A full strength Turkish rifle section comes on board and assaults the Sikhs in the northern part of the village but they are handily defeated. This is followed by a Sikh assault on Wadi Sharqiya which wipes away the Turkish defenders. At this point the victory conditions have been met and also the situation is clearly hopeless for the Ottoman. Later Ottoman prisoners are escorted back into British lines. The local Sheikhs promise to be docile, though many British sentries still die in the night and rifles disappear by the dozen. The war moves by Balad Chanaq…
Sunday, August 9, 2009
Mostly, though I put sand and stuff on the bases on some of the many of my WWI figs that have plain bases. All in preparation for my big (read 3 foot by 5 foot) solo game of later this week. I'd like to do a Mesopotamia Insurrection 1920 game using Crossfire or Price of Glory, but I only own three building models and I only have one unit of painted Arabs! (That just wouldn't do.)
Still haven't settled on rules to use. They have to work with small forces on a small table. Crossfire will probably do, with some mods.
Thursday, August 6, 2009
By way of proving I'm still around, here's what I've been doing:
1. Finished painting Indian Mountain Gun & gunners; finished Sikh Vickers Team; nearly finished with four Battle Honors Arabs (more about this later); assembled and mounted for painting Artizan Arab irregular Lewis Gun team; mounted 8 Brigade / Artizan Arab Irregulars; basecoated and applied a wash to a Sikh 2.75" mountain gun team (the gun is painted).

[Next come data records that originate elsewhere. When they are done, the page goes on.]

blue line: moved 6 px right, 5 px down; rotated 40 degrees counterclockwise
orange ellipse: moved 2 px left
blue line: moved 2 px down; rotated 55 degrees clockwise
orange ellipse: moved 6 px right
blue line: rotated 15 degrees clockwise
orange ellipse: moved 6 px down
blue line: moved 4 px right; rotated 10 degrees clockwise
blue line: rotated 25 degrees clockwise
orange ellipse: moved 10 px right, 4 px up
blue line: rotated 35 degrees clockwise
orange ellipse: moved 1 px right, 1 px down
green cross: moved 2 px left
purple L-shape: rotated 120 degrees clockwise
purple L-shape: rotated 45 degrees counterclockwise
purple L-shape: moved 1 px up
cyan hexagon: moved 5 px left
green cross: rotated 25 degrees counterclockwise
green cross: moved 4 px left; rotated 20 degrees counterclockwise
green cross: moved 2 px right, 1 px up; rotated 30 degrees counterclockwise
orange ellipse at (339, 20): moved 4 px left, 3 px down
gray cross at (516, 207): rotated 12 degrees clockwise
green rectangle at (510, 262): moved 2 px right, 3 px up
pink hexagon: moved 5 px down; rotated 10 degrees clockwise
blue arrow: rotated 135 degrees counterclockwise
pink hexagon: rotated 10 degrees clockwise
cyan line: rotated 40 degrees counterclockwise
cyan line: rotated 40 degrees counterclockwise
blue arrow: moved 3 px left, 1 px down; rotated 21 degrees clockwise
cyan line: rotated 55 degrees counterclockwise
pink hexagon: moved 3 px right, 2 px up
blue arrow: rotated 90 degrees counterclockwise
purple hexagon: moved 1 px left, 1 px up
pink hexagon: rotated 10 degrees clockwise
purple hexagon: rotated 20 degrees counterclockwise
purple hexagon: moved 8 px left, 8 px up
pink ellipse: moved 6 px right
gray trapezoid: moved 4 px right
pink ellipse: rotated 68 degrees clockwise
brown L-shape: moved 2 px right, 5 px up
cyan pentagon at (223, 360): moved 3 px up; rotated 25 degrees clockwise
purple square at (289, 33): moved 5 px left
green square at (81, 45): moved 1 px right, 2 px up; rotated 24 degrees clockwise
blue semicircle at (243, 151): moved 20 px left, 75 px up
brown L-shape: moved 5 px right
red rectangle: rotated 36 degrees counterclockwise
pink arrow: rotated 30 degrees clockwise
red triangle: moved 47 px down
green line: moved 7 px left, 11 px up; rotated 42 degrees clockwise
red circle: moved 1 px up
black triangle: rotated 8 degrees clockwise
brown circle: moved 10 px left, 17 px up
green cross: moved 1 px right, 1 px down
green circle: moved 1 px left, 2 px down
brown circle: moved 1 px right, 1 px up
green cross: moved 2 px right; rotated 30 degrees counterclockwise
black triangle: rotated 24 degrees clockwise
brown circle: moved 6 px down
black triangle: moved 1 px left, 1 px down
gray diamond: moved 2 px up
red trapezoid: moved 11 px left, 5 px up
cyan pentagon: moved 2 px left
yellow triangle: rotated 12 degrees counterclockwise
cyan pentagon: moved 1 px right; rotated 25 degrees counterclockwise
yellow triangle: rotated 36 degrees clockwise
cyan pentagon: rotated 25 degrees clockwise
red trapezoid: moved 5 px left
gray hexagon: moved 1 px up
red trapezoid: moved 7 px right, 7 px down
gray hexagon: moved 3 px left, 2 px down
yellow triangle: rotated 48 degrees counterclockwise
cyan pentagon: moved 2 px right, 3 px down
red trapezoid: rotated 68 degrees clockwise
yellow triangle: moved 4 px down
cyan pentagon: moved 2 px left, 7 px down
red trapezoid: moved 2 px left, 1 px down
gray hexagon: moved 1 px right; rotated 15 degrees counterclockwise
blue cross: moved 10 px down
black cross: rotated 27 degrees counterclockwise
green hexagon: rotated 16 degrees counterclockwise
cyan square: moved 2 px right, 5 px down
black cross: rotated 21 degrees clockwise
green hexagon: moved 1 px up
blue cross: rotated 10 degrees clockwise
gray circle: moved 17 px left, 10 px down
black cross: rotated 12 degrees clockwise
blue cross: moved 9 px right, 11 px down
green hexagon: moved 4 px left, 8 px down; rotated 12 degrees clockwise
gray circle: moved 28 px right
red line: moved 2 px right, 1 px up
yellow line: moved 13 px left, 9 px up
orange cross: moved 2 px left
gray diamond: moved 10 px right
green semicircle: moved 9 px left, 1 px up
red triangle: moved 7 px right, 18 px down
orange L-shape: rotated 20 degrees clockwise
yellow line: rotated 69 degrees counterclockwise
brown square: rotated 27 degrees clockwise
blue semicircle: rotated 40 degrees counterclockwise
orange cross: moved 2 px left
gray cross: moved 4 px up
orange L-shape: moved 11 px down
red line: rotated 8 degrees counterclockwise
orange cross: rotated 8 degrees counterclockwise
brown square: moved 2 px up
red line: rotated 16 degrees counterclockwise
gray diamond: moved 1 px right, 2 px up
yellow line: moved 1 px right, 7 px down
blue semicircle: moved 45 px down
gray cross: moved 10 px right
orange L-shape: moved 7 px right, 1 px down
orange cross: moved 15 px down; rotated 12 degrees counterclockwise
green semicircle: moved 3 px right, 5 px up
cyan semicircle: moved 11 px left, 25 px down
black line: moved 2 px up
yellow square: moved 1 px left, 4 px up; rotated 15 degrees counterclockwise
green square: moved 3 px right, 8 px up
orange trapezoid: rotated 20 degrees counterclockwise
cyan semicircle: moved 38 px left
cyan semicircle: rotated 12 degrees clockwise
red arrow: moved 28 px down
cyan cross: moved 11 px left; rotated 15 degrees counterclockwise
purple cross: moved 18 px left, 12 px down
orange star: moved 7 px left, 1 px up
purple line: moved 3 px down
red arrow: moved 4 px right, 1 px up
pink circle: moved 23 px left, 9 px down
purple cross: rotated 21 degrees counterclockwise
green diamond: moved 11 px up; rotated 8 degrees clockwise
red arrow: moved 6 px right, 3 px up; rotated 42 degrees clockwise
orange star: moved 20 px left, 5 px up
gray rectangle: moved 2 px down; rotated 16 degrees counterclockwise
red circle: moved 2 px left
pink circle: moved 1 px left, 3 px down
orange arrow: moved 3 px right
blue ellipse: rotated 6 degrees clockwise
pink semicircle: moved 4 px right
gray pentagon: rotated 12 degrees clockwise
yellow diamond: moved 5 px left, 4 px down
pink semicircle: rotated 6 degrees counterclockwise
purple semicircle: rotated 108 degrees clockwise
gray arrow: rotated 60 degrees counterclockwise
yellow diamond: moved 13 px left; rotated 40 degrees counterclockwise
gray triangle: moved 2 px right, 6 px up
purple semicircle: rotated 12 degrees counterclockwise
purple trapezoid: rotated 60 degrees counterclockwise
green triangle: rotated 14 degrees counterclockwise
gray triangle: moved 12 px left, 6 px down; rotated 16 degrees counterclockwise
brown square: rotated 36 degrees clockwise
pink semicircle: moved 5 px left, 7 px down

2. Bought 27 old minifig painted Sikhs off e-bay; bought painted Asienkorp figures and artillery from Helen.
3. I've been reading: an article from Blackwood's Magazine (1921) called "The Rifle Thieves of Iraq"; the official history of the East Africa campaign (1914-1916); some old Chris Peers articles in WI on East Africa; a book of military despatches from T.E. Lawrence.
4. My family will be out of town for a week so I'm planning at least one solo game at home. Not sure what rules I'll use, maybe CRossfire, maybe Square Bashing.